A quick overview, Tokyo Tyrant is the network daemon that sits ontop of Tokyo Cabinet. This means that in order to access cabinet from another server you have to access it though Tyrant. In the context of this post consider when I say Tokyo to mean the entire stack.
#1. Tokyo Cabinet allows for a single write thread. Multiple processes can try and write through tyrant but they will wait. In order to get around this limitation you need to shard your data. Using something like a memcached api ontop of a hash table is one effective way to do this.
#2. Tokyo is not durable. This means in the event of system crash you will lose data. You can call a sync process to sync data to disk, but this locks the writer process. Your best bet is to use replication to ensure you have a copy of the data and backup often.
#3. Settings for Tokyo Cabinet Files can be set via Tokyo Tyrant by adding the settings after the cabinet file: i.e.
Some of these settings only take place on file creation or on optimize so make sure you check the documentation.
#4. By Default there is a limit of 2GB per file to Cabinet files, this can be worked around by setting the #opt setting for your table type. For instance #opt=HDBTLARGE enables large files for the hash table. This setting takes place on creation or when you optimize. You will corrupt your file if you hit 2GB without this setting. If you experience this, your best bet is to restore from a backup that is < 2GB and switch the large file flag. (Note if I am correct you can only change the file to support large tables by using the cabinet mgr tools, i.e. running tchmgr -tl cabinet.tch against an offline file )

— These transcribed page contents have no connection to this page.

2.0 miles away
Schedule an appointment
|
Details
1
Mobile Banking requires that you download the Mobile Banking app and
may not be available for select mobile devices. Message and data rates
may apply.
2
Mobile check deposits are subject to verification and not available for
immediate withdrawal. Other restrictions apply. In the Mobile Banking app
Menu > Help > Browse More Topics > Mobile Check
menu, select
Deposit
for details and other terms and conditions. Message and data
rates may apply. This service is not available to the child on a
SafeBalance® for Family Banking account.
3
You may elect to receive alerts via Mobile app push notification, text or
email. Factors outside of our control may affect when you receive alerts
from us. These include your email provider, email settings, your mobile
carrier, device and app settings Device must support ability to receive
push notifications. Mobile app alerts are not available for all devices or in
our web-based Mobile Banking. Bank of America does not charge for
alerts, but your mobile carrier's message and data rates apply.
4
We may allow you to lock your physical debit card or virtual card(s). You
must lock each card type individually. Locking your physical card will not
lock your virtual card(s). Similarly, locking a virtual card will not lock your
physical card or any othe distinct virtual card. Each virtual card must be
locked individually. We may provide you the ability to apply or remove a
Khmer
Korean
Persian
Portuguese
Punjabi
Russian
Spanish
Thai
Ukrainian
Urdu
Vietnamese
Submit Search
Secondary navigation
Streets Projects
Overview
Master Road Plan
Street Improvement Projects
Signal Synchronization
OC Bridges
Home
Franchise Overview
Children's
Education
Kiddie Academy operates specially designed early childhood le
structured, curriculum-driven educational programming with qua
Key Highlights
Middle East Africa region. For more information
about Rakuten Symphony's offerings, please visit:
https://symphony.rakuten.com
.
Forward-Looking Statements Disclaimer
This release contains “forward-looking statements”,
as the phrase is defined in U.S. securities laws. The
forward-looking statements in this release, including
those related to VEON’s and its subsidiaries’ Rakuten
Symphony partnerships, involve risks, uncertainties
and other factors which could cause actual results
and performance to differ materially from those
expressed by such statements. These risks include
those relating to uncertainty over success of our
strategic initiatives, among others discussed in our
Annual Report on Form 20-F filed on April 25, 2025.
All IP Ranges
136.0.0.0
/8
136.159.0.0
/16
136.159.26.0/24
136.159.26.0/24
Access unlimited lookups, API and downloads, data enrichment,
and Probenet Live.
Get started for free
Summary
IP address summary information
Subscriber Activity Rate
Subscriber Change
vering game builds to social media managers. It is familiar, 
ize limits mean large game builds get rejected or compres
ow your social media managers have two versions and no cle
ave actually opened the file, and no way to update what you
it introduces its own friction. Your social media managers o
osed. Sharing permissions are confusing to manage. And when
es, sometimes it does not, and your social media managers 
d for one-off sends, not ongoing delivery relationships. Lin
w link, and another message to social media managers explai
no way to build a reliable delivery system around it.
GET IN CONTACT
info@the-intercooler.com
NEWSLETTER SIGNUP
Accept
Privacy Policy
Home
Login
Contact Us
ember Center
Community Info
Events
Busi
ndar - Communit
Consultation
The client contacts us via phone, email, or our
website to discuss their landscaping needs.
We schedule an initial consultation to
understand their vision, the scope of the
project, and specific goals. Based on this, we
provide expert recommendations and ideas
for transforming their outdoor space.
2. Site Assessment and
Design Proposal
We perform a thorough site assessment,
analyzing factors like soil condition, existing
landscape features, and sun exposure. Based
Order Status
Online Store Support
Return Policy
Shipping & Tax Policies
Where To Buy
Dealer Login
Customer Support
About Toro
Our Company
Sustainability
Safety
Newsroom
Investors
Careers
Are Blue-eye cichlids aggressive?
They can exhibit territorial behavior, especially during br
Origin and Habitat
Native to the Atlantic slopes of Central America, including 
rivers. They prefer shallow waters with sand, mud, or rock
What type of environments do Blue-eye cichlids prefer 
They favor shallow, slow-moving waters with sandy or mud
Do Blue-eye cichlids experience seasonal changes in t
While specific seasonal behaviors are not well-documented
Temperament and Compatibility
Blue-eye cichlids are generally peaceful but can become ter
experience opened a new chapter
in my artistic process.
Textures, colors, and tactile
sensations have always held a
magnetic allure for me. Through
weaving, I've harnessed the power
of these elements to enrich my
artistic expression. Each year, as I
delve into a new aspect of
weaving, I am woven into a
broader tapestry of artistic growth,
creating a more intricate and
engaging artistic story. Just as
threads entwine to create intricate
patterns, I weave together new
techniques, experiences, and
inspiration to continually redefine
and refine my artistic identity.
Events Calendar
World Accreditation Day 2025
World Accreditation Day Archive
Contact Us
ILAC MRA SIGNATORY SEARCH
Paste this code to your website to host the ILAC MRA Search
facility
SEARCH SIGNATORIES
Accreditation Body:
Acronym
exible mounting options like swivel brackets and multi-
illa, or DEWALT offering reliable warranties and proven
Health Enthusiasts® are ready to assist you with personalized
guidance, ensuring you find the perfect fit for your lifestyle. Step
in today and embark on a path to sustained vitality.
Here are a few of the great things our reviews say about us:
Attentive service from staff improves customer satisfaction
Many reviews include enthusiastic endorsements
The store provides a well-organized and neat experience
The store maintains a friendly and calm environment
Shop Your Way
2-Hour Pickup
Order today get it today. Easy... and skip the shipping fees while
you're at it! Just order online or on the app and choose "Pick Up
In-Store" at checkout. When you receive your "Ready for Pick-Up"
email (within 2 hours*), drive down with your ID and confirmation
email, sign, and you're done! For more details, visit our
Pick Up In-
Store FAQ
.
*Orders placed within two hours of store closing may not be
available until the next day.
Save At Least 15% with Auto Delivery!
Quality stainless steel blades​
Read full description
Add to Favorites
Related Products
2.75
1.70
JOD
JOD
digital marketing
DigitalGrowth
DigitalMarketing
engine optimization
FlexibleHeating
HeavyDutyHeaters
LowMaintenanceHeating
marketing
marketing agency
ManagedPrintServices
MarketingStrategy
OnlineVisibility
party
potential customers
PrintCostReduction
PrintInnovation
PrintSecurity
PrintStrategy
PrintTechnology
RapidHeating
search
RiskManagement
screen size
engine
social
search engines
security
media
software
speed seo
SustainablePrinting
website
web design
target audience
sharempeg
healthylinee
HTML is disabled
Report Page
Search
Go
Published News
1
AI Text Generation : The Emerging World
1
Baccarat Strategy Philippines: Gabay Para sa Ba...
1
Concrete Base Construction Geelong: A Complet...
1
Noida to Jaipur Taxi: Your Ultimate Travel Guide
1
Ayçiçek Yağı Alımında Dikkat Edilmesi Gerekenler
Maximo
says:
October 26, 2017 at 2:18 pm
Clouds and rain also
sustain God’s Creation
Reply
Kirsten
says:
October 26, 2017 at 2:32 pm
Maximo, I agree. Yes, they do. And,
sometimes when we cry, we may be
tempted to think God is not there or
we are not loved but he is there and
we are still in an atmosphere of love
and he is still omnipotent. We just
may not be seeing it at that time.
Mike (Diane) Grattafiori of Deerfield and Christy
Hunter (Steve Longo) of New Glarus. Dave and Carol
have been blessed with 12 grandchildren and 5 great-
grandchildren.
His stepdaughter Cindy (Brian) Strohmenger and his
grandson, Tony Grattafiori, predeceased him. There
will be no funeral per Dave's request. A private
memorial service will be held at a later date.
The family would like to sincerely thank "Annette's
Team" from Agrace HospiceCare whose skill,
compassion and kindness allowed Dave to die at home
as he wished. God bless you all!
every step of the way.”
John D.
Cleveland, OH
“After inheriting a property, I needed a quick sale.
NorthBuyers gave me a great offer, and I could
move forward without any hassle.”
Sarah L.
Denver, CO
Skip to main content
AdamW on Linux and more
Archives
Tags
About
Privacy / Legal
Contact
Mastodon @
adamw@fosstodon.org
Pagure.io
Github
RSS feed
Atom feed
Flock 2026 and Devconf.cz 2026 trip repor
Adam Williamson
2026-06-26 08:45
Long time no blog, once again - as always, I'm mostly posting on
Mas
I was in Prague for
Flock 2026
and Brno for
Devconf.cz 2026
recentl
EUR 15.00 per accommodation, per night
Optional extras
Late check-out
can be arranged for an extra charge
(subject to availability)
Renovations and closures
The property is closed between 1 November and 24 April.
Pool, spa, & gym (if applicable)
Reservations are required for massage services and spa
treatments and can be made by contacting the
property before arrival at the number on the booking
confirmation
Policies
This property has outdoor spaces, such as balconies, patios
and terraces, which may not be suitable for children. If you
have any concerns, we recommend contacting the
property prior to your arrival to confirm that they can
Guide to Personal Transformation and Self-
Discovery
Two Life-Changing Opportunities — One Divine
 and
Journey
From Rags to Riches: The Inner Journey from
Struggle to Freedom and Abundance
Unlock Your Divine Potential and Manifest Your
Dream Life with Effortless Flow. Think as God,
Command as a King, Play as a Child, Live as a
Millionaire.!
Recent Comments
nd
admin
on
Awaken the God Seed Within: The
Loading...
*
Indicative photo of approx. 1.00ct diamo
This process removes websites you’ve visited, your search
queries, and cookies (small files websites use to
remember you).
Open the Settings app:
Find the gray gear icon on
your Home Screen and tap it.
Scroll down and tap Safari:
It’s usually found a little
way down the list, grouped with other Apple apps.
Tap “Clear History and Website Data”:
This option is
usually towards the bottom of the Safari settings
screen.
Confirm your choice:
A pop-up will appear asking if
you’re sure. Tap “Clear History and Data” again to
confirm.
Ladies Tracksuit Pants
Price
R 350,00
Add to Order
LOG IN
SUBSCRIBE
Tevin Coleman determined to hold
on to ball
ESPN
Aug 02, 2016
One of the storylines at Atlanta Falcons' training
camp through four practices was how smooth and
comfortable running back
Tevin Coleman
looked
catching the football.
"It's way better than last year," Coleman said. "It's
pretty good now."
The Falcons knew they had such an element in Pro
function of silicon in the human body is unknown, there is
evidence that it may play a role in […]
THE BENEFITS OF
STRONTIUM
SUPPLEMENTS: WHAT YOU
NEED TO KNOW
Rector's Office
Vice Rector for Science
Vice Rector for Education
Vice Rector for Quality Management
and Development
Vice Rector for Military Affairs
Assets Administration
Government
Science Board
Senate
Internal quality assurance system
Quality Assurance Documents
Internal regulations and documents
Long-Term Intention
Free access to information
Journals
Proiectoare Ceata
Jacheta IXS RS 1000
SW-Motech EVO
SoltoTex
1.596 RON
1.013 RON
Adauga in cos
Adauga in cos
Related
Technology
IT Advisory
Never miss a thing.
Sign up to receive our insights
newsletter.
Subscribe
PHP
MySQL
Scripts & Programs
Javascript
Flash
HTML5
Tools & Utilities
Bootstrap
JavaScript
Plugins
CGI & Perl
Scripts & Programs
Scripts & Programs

#5. Run optimize on a regular basis, I have seen files shrink by as much as 90% from running optimize.
* To run optimize on a table from tyrant you can run tcrmgr optimize -port xxx localhost ( This will lock writes )
* To run optimize a table from the cabinet command use the mgr for the correct table type ( i.e. tchmgr for the has table ).
#6. Increase the number of Tyrant threads from the default 8 if your having issues with refused connections. This is done on the command line when starting tyrant: ttserver -thnum 16
#7. Log your Tyrant errors to a log file by using the -log flag when starting Tyrant. By default just setting the log will also log info/warning messages, disable this by setting the -le flag which tells tyrant to only log errors.
#8. If your using a cabinet “table” database make sure you build the indexes you need otherwise your probably going to get rather slow performance.
#9. In terms of performance the BNUM setting typically has the largest impact on performance. According to the docs “specifies the number of elements of the bucket array”. Every table type is a bit different, so check the docs for the exact settings.
#10. For hash tables setting xmsiz can make a huge difference. This defines the memory allocated to mapping objects.